该试样夹持装置 3呈曲面型,待三维重建的一试样 4固定在该试样夹 持装置 3上, 所述试样夹持装置具有一顶点 33, 试样 4在该顶点处弯折, 从背景光源 2发出的漫反射光投射到该试样 4上。  The sample holding device 3 is curved, and a sample 4 to be three-dimensionally reconstructed is fixed on the sample holding device 3. The sample holding device has a vertex 33 at which the sample 4 is bent. The diffused light emitted from the background light source 2 is projected onto the sample 4.
该图像采集装置 7设置在该试样 4的一侧, 其可为 CCD摄像头、 CMOS 摄像头、 数码相机或数码摄像机, 其连接到计算机 10上, 从而计算机 10 可通过该图像采集装置 7实时地采集该试样 4的图像,得到试样 4在顶点 33处的侧面投影图像序列。  The image capture device 7 is disposed on one side of the sample 4, which may be a CCD camera, a CMOS camera, a digital camera or a digital video camera, which is connected to the computer 10, so that the computer 10 can collect the image in real time through the image capture device 7. The image of the sample 4 gives a sequence of side projection images of the sample 4 at the apex 33.
该试样驱动装置在本实施例中为一电机 5, 其优选为步进电机, 该电 机 5连接到计算机 10上, 由该计算机 10进行驱动控制。 该电机 5驱动夹 持在试样夹持装置 3上的试样 4均匀地通过所述顶点 33,由图 1可以看出, 试样 4沿纵向的某一位置会在顶点 33处发生弯折, 这样, 随着该试样匀 速地被驱动通过该顶点, 该试样 4纵向的每个位置均可在该顶点 33处发 生弯折,从而该图像采集装置 7能够依次得到该试样表面不同位置处的侧 面投影图像。 另外, 该电机 5可以直接驱动该试样夹持装置 3, 也可通过 一中间传动机构(未示出)驱动所述试样夹持装置, 该中间传动机构一般 为一减速齿轮组, 从而可以适当的速度驱动该试样运动。  In the present embodiment, the sample driving device is a motor 5, which is preferably a stepping motor, which is connected to the computer 10, and is driven and controlled by the computer 10. The motor 5 drives the sample 4 clamped on the sample holding device 3 to uniformly pass through the apex 33. As can be seen from Fig. 1, the sample 4 is bent at a vertex 33 at a certain position in the longitudinal direction. Thus, as the sample is driven through the apex at a uniform velocity, each position of the longitudinal direction of the sample 4 can be bent at the apex 33, so that the image acquisition device 7 can sequentially obtain different surface of the sample. A side projection image at the location. In addition, the motor 5 can directly drive the sample holding device 3, and the sample holding device can also be driven by an intermediate transmission mechanism (not shown), which is generally a reduction gear set, so that The sample is moved at an appropriate speed.

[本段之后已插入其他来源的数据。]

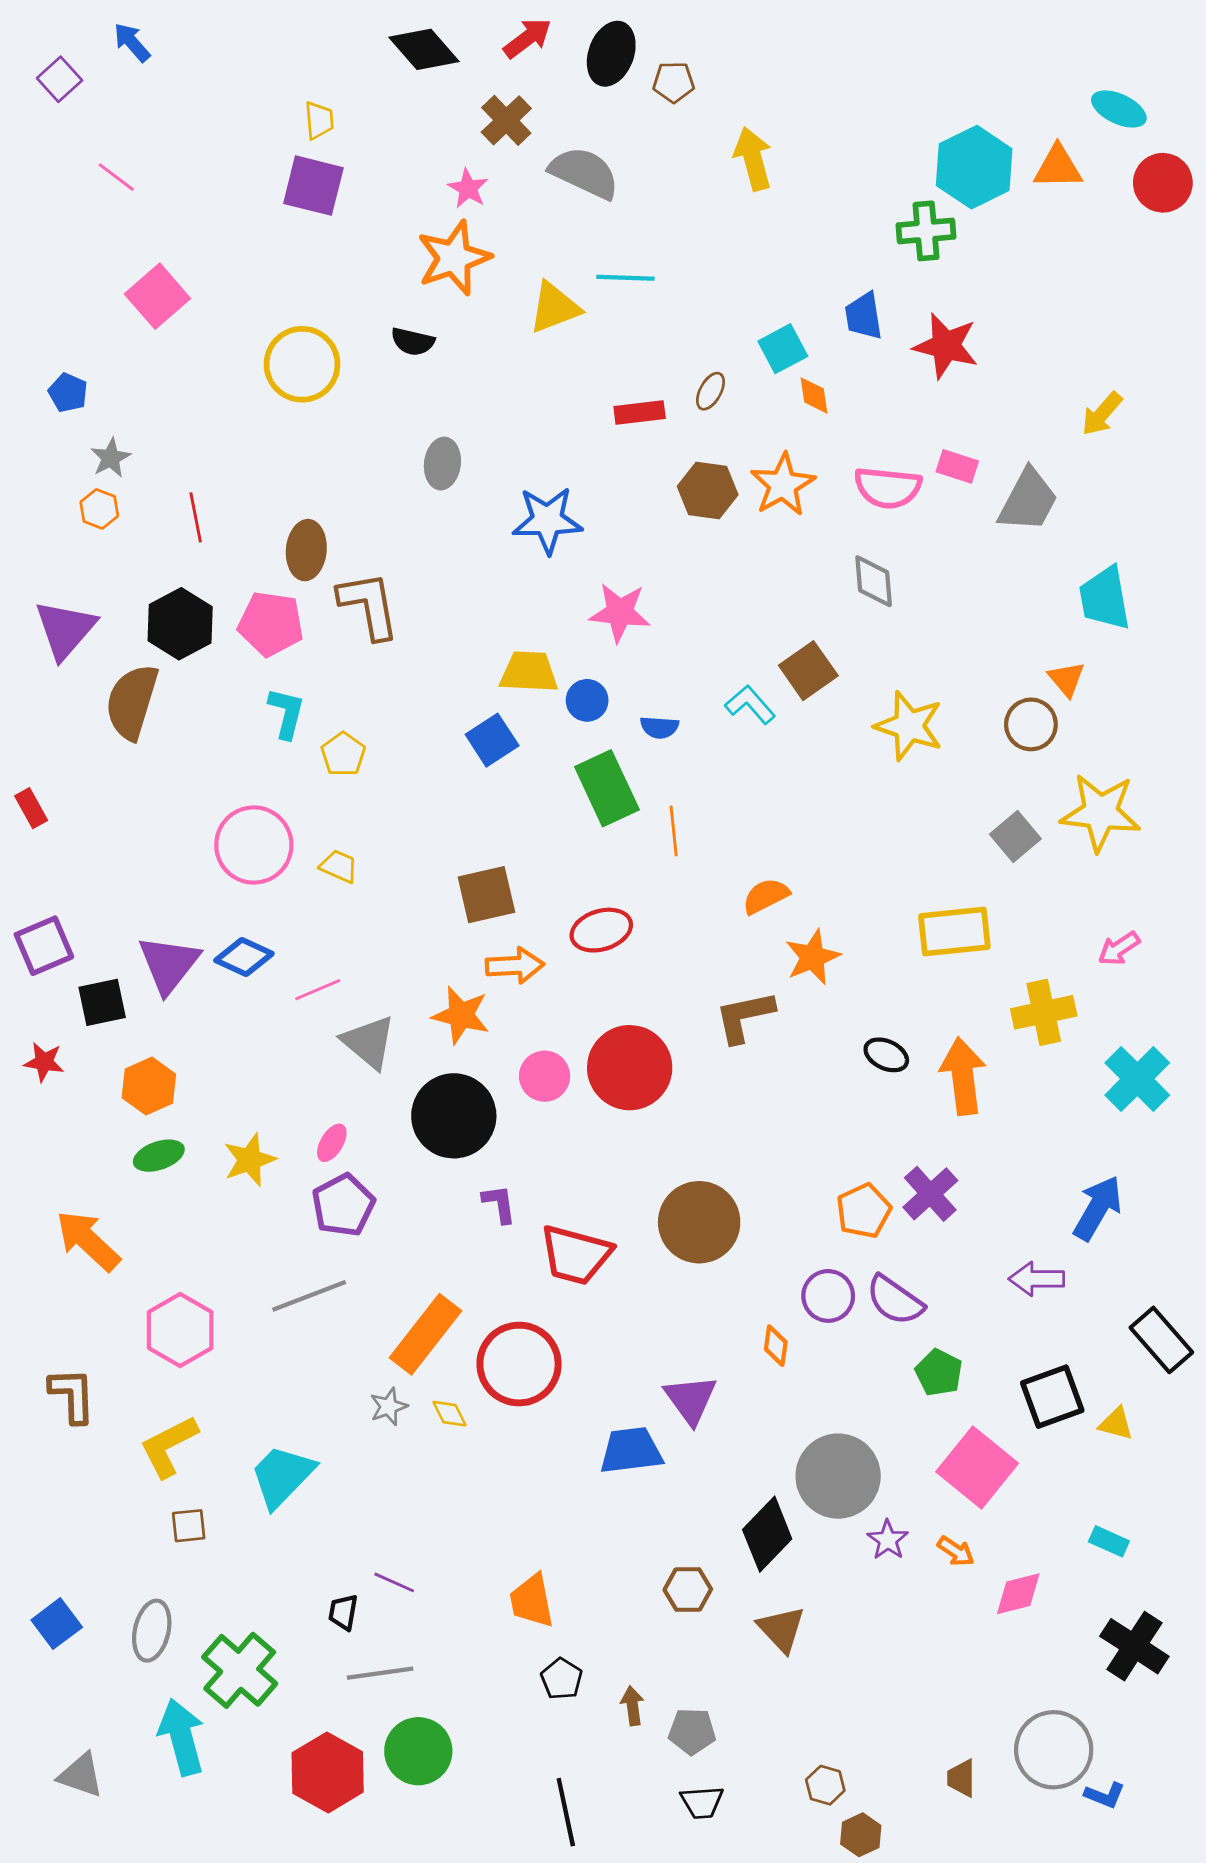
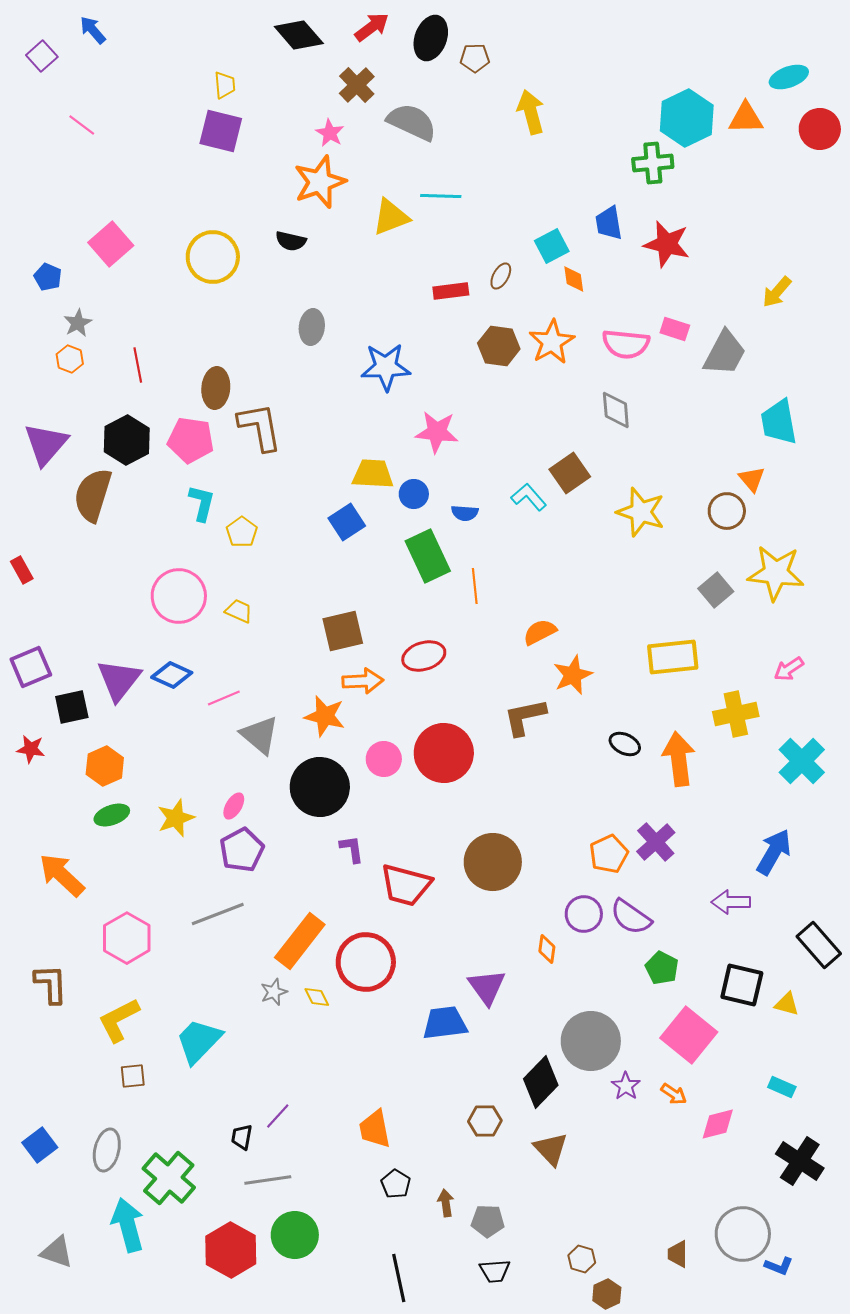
cyan ellipse: (1119, 109) -> (789, 77), turned -45
pink square: (157, 296) -> (111, 244), moved
black square: (1052, 1397) -> (742, 985), turned 33
purple line: (394, 1582) -> (278, 1116), turned -72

本系统的计算机 10是整个系统的控制中心和图像的处理中心,如图 6 所示, 其除了包括常规的中央处理单元 CPU和存储器之外, 还包括一图像 采集卡 101、 一电机驱动器 102和一图像处理模块 104。 该图像采集卡与 所述图像采集装置 7相连, 用于将采集到的图像数字化, 并将其存储到存 储器中。 所述电机驱动器与所述电机 5相连, 用于控制所述电机 5以预定 的速度或步长运转。 The computer 10 of the system is a control center of the entire system and a processing center of the image, as shown in FIG. 6, which includes an image capture card 101, a motor driver 102, and a conventional central processing unit CPU and memory. An image processing module 104. The image capture card and The image acquisition device 7 is connected for digitizing the acquired image and storing it in a memory. The motor driver is coupled to the motor 5 for controlling the motor 5 to operate at a predetermined speed or step.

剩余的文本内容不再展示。